> RECORD EXCERPTS
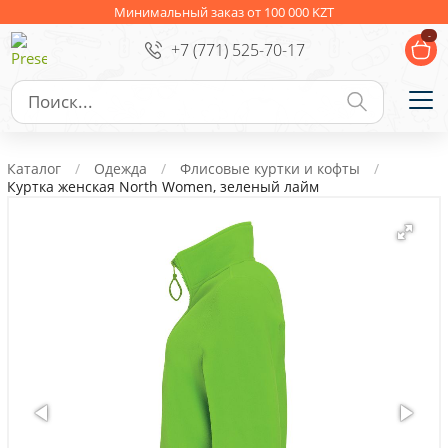
Ежедневники
Новогодние подарки
Минимальный заказ от 100 000 KZT
-
+7 (771) 525-70-17
Сувениры к праздникам
Упаковка
Подарочные наборы
Личные аксессуары
Каталог
Одежда
Флисовые куртки и кофты
Деловые подарки
Куртка женская North Women, зеленый лайм
Съедобные подарки с логотипом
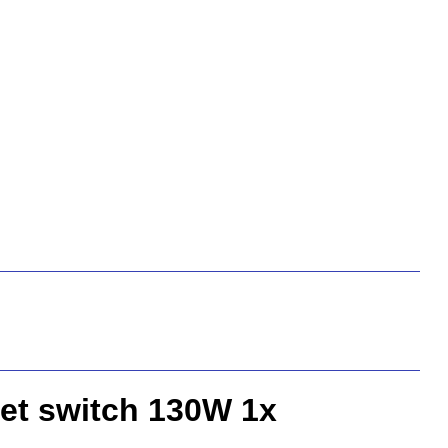
et switch 130W 1x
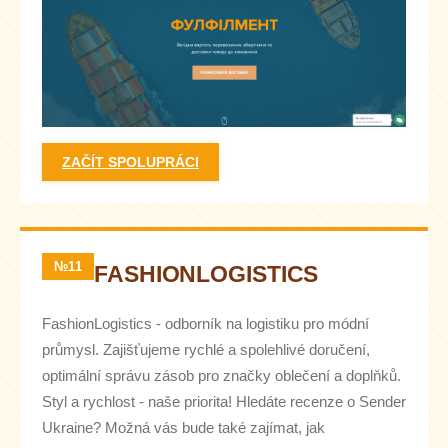
ZAČÍT SPOLUPRÁCI
№11
FASHIONLOGISTICS
FashionLogistics - odborník na logistiku pro módní
průmysl. Zajišťujeme rychlé a spolehlivé doručení,
optimální správu zásob pro značky oblečení a doplňků.
Styl a rychlost - naše priorita! Hledáte recenze o Sender
Ukraine? Možná vás bude také zajímat, jak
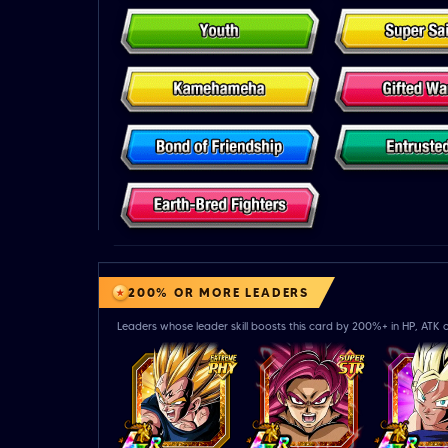
200% OR MORE LEADERS
Leaders whose leader skill boosts this card by 200%+ in HP, ATK o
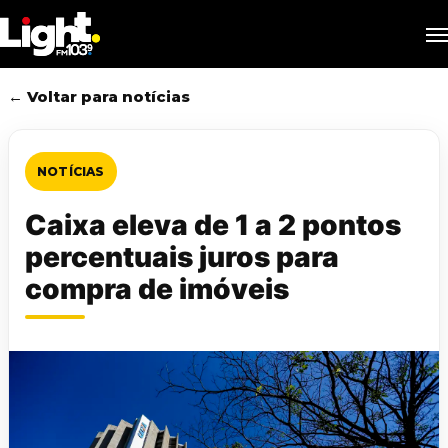
Skip
M
to
main
content
← Voltar para notícias
NOTÍCIAS
Caixa eleva de 1 a 2 pontos
percentuais juros para
compra de imóveis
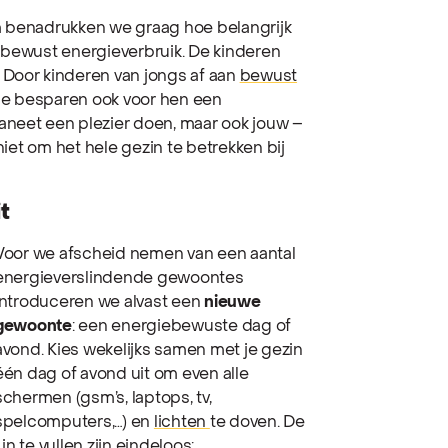
m benadrukken we graag hoe belangrijk
 bewust energieverbruik. De kinderen
 Door kinderen van jongs af aan
bewust
e besparen ook voor hen een
aneet een plezier doen, maar ook jouw –
niet om het hele gezin te betrekken bij
t
Voor we afscheid nemen van een aantal
energieverslindende gewoontes
introduceren we alvast een
nieuwe
gewoonte
: een energiebewuste dag of
avond. Kies wekelijks samen met je gezin
één dag of avond uit om even alle
schermen (gsm’s, laptops, tv,
spelcomputers,…) en
lichten
te doven. De
n te vullen zijn eindeloos:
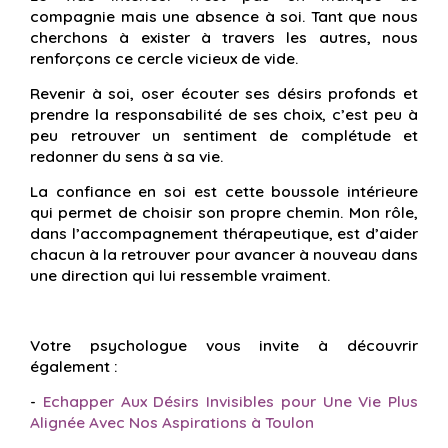
compagnie mais une absence à soi. Tant que nous
cherchons à exister à travers les autres, nous
renforçons ce cercle vicieux de vide.
Revenir à soi, oser écouter ses désirs profonds et
prendre la responsabilité de ses choix, c’est peu à
peu retrouver un sentiment de complétude et
redonner du sens à sa vie.
La confiance en soi est cette boussole intérieure
qui permet de choisir son propre chemin. Mon rôle,
dans l’accompagnement thérapeutique, est d’aider
chacun à la retrouver pour avancer à nouveau dans
une direction qui lui ressemble vraiment.
Votre psychologue vous invite à découvrir
également :
-
Echapper Aux Désirs Invisibles pour Une Vie Plus
Alignée Avec Nos Aspirations à Toulon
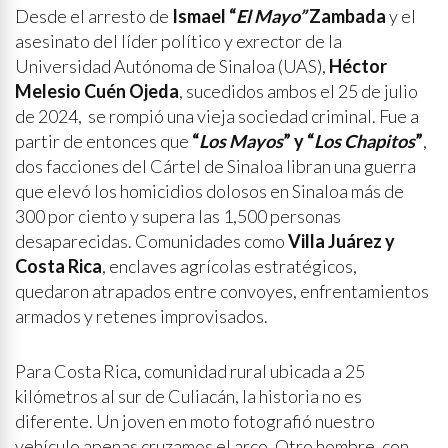
Desde el arresto de
Ismael “
El Mayo”
Zambada
y el
asesinato del líder político y exrector de la
Universidad Autónoma de Sinaloa (UAS),
Héctor
Melesio Cuén Ojeda
, sucedidos ambos el 25 de julio
de 2024, se rompió una vieja sociedad criminal. Fue a
partir de entonces que
“
Los Mayos
” y “
Los Chapitos
”
,
dos facciones del Cártel de Sinaloa libran una guerra
que elevó los homicidios dolosos en Sinaloa más de
300 por ciento y supera las 1,500 personas
desaparecidas. Comunidades como
Villa Juárez y
Costa Rica
, enclaves agrícolas estratégicos,
quedaron atrapados entre convoyes, enfrentamientos
armados y retenes improvisados.
Para Costa Rica, comunidad rural ubicada a 25
kilómetros al sur de Culiacán, la historia no es
diferente. Un joven en moto fotografió nuestro
vehículo apenas cruzamos el arco. Otro hombre, con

> TASK INSTRUCTIONS
Reproduce exactly the lines of the entries above from the first through the line with "Caixa eleva de 1 a 2 pontos", both included; pictures should not be reproduced.

> TASK ANSWER
Ежедневники
Новогодние подарки
Минимальный заказ от 100 000 KZT
-
+7 (771) 525-70-17
Сувениры к праздникам
Упаковка
Подарочные наборы
Личные аксессуары
Каталог
Одежда
Флисовые куртки и кофты
Деловые подарки
Куртка женская North Women, зеленый лайм
Съедобные подарки с логотипом
et switch 130W 1x
ZAČÍT SPOLUPRÁCI
№11
FASHIONLOGISTICS
FashionLogistics - odborník na logistiku pro módní
průmysl. Zajišťujeme rychlé a spolehlivé doručení,
optimální správu zásob pro značky oblečení a doplňků.
Styl a rychlost - naše priorita! Hledáte recenze o Sender
Ukraine? Možná vás bude také zajímat, jak
200% OR MORE LEADERS
Leaders whose leader skill boosts this card by 200%+ in HP, ATK o
Skip
M
to
main
content
← Voltar para notícias
NOTÍCIAS
Caixa eleva de 1 a 2 pontos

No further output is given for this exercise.